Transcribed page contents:
##########
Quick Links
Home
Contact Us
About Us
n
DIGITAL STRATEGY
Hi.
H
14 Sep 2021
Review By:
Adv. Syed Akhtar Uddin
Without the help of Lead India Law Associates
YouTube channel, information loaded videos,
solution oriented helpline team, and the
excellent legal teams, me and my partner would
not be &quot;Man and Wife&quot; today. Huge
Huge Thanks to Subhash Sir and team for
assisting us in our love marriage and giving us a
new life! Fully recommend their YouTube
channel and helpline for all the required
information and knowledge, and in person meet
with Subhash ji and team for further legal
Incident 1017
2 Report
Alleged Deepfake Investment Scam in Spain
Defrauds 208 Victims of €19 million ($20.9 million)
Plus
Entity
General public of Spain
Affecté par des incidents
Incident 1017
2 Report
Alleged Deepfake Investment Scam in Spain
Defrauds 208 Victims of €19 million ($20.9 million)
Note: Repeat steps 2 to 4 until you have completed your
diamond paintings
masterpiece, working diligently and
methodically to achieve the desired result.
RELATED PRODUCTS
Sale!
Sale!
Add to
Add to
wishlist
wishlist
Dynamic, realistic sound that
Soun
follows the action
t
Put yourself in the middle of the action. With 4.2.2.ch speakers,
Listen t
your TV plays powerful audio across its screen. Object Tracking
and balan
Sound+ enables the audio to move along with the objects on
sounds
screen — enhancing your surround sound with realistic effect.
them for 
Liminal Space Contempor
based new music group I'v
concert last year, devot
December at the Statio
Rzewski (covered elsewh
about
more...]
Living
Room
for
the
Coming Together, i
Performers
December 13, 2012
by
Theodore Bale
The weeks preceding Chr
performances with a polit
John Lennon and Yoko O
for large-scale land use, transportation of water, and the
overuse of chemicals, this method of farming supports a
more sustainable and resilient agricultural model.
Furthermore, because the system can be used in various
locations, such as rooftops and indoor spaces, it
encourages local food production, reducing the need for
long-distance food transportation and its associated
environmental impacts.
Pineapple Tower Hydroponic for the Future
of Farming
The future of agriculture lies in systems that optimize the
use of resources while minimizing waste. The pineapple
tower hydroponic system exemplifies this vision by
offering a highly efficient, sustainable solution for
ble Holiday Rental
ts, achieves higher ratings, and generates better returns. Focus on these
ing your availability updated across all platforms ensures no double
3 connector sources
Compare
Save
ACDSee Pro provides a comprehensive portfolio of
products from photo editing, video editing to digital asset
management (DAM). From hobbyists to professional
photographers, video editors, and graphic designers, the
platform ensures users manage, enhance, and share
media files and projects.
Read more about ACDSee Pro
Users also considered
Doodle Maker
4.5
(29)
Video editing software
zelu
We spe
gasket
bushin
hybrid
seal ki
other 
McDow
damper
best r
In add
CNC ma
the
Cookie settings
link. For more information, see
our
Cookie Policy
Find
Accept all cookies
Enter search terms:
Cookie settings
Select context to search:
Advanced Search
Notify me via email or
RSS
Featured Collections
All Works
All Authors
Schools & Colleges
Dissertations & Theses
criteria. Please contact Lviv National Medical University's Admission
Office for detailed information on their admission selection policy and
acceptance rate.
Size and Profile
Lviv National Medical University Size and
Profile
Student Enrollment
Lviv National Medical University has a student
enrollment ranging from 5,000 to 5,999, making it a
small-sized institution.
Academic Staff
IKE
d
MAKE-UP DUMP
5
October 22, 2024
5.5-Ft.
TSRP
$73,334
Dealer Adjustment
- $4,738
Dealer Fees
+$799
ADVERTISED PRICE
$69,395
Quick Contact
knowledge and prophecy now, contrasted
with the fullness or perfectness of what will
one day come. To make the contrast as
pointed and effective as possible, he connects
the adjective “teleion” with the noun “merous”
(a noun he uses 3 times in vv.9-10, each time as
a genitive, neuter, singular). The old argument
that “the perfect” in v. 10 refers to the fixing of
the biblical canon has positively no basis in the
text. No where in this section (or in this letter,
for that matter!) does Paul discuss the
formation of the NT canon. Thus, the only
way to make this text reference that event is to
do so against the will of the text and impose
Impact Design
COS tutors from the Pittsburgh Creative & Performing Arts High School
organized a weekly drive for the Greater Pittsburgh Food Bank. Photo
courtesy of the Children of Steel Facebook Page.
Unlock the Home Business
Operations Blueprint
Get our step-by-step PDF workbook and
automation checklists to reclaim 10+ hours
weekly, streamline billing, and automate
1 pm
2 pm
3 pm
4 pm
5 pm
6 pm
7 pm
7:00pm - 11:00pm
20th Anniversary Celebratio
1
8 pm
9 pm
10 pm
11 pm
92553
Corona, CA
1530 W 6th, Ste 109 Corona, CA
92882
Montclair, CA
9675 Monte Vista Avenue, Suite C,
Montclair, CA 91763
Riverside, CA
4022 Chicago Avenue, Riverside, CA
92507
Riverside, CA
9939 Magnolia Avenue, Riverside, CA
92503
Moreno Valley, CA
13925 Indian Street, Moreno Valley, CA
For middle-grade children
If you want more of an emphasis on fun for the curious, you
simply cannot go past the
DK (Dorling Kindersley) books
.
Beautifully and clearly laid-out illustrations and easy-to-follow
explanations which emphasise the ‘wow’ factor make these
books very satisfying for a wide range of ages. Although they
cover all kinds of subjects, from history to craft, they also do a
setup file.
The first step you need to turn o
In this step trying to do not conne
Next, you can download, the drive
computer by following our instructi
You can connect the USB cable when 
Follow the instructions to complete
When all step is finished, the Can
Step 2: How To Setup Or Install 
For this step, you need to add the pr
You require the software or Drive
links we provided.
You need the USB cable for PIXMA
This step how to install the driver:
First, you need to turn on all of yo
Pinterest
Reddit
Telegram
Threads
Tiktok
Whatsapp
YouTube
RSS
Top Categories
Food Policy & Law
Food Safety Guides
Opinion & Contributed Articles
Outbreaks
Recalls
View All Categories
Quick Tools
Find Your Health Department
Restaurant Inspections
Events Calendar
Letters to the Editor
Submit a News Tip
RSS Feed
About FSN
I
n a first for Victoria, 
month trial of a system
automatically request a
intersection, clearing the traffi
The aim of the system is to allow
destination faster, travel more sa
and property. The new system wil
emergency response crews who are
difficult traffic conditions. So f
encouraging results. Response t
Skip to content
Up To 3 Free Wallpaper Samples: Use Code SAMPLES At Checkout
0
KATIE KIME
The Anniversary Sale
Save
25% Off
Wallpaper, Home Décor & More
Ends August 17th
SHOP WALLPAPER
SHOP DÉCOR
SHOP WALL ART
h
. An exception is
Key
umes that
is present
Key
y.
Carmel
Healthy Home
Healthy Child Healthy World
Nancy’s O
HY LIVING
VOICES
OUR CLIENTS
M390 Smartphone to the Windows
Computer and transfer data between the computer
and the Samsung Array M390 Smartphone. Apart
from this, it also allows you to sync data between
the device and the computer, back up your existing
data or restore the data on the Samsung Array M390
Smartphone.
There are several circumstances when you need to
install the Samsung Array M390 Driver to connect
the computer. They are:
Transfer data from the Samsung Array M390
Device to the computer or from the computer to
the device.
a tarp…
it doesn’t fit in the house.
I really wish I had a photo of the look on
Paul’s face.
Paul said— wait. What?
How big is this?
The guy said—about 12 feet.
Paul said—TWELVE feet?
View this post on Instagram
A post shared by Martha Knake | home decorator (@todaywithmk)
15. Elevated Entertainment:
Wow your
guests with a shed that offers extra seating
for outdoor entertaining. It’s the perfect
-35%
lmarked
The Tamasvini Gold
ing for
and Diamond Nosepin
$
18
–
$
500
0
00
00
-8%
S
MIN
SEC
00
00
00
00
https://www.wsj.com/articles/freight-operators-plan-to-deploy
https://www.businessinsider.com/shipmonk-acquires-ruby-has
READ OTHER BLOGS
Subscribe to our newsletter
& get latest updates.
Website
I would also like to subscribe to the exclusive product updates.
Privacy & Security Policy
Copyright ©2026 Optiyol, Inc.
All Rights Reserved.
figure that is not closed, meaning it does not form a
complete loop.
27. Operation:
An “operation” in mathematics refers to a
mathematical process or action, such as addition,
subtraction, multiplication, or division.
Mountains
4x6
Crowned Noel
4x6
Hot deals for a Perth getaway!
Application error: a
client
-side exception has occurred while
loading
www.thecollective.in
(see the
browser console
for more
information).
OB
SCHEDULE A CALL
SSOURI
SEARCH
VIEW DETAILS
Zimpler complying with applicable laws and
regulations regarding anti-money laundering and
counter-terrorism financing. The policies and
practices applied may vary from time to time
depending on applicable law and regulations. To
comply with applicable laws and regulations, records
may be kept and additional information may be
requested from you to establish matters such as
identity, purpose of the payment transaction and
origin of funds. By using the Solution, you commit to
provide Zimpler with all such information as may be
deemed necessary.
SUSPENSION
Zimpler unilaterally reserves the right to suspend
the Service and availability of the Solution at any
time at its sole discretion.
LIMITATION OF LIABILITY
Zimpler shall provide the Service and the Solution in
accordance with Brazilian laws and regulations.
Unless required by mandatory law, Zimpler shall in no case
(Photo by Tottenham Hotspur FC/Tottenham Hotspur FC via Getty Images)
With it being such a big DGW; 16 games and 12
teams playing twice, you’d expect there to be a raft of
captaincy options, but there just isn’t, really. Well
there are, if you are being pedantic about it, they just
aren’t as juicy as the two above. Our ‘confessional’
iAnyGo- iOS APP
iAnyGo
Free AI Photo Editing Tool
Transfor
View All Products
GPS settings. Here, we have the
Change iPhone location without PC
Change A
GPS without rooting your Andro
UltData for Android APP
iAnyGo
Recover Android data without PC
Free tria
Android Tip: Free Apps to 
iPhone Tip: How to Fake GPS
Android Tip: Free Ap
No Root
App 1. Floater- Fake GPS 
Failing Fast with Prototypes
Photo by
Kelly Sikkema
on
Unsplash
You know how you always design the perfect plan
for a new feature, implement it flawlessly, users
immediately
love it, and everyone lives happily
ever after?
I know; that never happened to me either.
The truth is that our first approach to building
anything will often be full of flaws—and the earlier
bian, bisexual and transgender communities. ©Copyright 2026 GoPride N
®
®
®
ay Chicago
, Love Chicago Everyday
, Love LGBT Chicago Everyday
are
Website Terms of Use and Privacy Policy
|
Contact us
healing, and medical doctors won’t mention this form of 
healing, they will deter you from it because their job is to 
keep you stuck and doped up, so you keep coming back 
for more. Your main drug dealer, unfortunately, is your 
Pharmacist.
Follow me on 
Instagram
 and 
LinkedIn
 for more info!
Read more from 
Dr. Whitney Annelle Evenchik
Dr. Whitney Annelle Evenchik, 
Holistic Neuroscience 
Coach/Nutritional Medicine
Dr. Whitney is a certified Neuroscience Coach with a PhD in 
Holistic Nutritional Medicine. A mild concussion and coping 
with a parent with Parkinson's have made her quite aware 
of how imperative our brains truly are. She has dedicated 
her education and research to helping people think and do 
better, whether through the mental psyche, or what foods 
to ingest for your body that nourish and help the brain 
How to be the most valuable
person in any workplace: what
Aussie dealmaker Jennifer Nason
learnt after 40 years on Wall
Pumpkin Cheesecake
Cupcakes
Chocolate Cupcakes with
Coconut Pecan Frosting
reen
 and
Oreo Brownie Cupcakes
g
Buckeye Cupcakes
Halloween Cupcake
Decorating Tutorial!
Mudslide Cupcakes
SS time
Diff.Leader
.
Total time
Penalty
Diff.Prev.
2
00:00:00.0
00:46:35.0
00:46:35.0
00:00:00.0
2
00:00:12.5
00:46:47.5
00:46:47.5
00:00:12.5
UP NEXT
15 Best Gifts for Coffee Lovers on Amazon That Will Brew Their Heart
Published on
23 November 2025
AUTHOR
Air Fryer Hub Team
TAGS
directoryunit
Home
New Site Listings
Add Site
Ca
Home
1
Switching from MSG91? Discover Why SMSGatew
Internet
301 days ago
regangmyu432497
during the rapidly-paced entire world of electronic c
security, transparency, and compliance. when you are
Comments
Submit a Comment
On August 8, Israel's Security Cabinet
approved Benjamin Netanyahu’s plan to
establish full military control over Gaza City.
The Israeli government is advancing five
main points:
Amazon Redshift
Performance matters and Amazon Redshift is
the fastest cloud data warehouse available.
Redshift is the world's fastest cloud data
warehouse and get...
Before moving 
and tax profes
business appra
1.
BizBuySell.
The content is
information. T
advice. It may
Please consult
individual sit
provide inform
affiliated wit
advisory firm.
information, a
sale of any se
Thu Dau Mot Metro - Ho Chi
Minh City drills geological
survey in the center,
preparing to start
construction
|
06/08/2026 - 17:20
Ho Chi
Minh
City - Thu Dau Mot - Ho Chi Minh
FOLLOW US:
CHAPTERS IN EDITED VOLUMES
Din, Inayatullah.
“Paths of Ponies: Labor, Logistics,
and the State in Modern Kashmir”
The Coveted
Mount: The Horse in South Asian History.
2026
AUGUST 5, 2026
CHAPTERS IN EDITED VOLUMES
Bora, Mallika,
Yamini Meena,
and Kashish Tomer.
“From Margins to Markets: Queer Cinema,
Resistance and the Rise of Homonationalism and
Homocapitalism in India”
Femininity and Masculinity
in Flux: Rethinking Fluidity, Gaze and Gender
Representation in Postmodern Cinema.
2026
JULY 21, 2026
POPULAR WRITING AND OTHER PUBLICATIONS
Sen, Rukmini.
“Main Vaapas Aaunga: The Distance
##########
**TASK DIRECTIONS:** A copy of each line in the data above that holds the string "said" is needed.

**RESPONSE FOR THIS EXERCISE:**
Paul said— wait. What?
The guy said—about 12 feet.
Paul said—TWELVE feet?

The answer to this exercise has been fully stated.